Campfire is a social audio concept designed around a simple observation: most audio platforms are built for talking, but most people come to listen. Over six weeks I took it from idea to a complete UX/UI case study — personas, user journeys, information architecture, a documented visual system, and hi-fi screens for the full core loop.

Campfire — core screens: onboarding, Start a Fire, Circle Room, Plan a Fire, and profile

The problem

Social audio exploded and then faded because rooms felt like stages: raised-hand mechanics turned speaking into public speaking, joining signaled commitment, and leaving felt rude. The design question I set myself: what does social audio look like when it’s a hangout, not a broadcast?

Personas & journeys

Two personas anchor the design, pulling from opposite ends of the spectrum. Emily (24, UX design student, London) enjoys podcasts and design talks but finds large audio spaces overwhelming and chaotic — she needs to listen safely before she ever speaks. Jordan (30, community manager at a remote startup, Austin) is tired of Zoom, video fatigue, and chaotic live broadcasts — he needs to host without it feeling like production work.

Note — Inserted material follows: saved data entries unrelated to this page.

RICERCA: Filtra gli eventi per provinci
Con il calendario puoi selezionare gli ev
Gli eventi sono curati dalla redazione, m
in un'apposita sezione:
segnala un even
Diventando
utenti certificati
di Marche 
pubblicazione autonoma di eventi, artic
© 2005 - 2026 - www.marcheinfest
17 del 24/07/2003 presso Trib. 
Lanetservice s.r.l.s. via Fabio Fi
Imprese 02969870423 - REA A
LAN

I mapped a five-step journey for each — from discovery and onboarding through joining (or creating) a Circle to the moment each of them feels they belong — and used those journeys to decide what the interface had to make effortless: anonymous listening for Emily, low-ceremony hosting for Jordan.

User journeys — Emily's path to belonging, Jordan's path to hosting

Information architecture

The IA is deliberately shallow: Welcome → Login → Home (featured and live Circles, one-tap join) → Circle Room (speakers, listeners, controls) → Profile (bio, following stats, Circles history) → Settings. No feeds, no DMs, no discovery rabbit holes — the product is the room, so everything else stays out of the way.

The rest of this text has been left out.